The new bill, S. 968, introduced by Senate Judiciary Committee Chairman Patrick Leahy, a Vermont Democrat, and others, is available here [pdf]. The full name is the “Preventing Real Online Threats to Economic Creativity and Theft of Intellectual Property Act.” Its predecessor, approved in the last Congress by Leahy’s committee, was S. 3804, the Combating Online Infringements and Counterfeits Act (COICA).

US Democrats, from President Obama on down, have shown themselves to be close with Hollywood and other rights holders. Leahy’s press release is here.

In recent months, the Justice Department has taken an increasing number of actions to take down websites deemed to be violating IP rights, and causing concern among other governments that the United States’ preferential influence over the underlying system of the internet might need to be addressed through multilateral means (see for instance here, here, here, and here).

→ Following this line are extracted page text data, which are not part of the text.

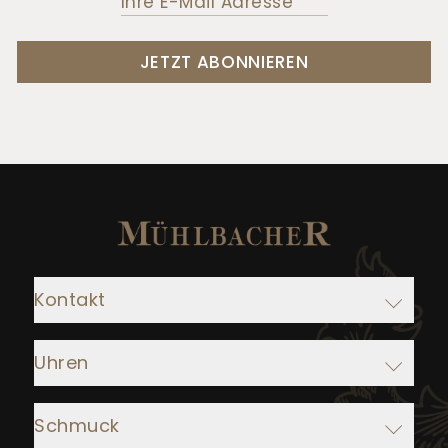
JETZT ABONNIEREN
Kontakt
Adresse:
Uhren
Juwelier Mühlbacher
Ludwigstraße 1
Rolex
93047 Regensburg
Schmuck
IWC Schaffhausen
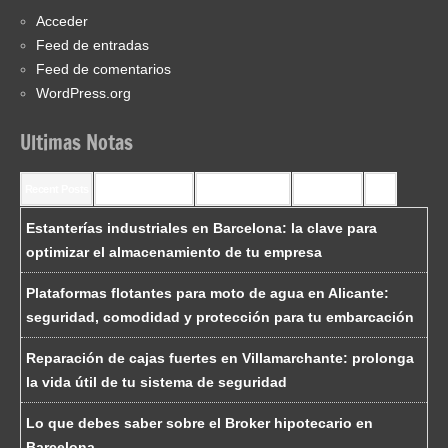
Acceder
Feed de entradas
Feed de comentarios
WordPress.org
Ultimas Notas
Recent Posts
Recent Comments
Most Commented
Most Viewed
Tags
Estanterías industriales en Barcelona: la clave para
optimizar el almacenamiento de tu empresa
Plataformas flotantes para moto de agua en Alicante:
seguridad, comodidad y protección para tu embarcación
Reparación de cajas fuertes en Villamarchante: prolonga
la vida útil de tu sistema de seguridad
Lo que debes saber sobre el Broker hipotecario en
Barcelona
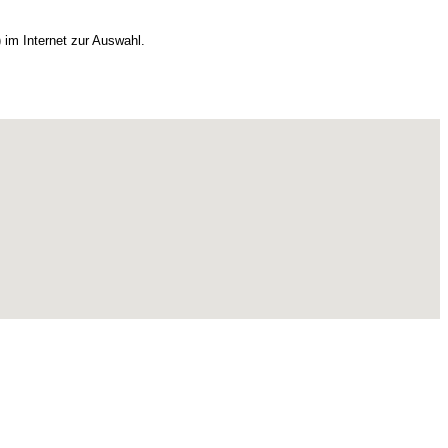
 im Internet zur Auswahl.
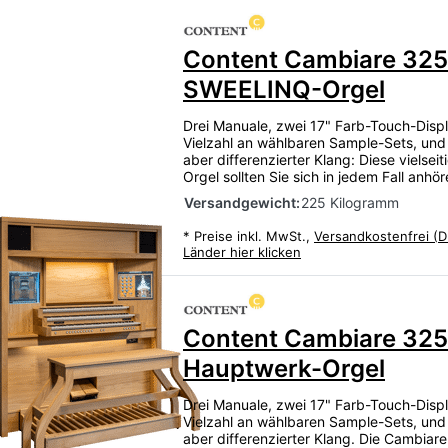
Content Cambiare 325
SWEELINQ-Orgel
Drei Manuale, zwei 17" Farb-Touch-Displ
Vielzahl an wählbaren Sample-Sets, und
aber differenzierter Klang: Diese vielsei
Orgel sollten Sie sich in jedem Fall anhö
Versandgewicht:
225 Kilogramm
*
Preise inkl. MwSt.,
Versandkostenfrei (D
Länder hier klicken
Content Cambiare 325
Hauptwerk-Orgel
Drei Manuale, zwei 17" Farb-Touch-Displ
Vielzahl an wählbaren Sample-Sets, und
aber differenzierter Klang. Die Cambiare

Industry groups representing rights holders certainly did, and issued a flood of statements praising the legislation. Praise for the bill came from the Chamber of Commerce, National Association of Manufacturers, Recording Industry Association of America, Copyright Alliance and others. The Chamber has a website dedicated to so-called rogue websites.

Much of the praise focussed on expected job creation (or job saving), though it was unclear whether there is any agreed way to measure the bill’s eventual impact on jobs.

“Under the Protect IP Act, foreign websites, formerly operating outside the realm of US law, would no longer be allowed to exploit US registrars, registries, internet service providers, payment processors, search engines and ad placement services to sustain their illicit online businesses,” said a coalition of the Independent Film & Television Alliance, Motion Picture Association of America, and National Association of Theatre Owners.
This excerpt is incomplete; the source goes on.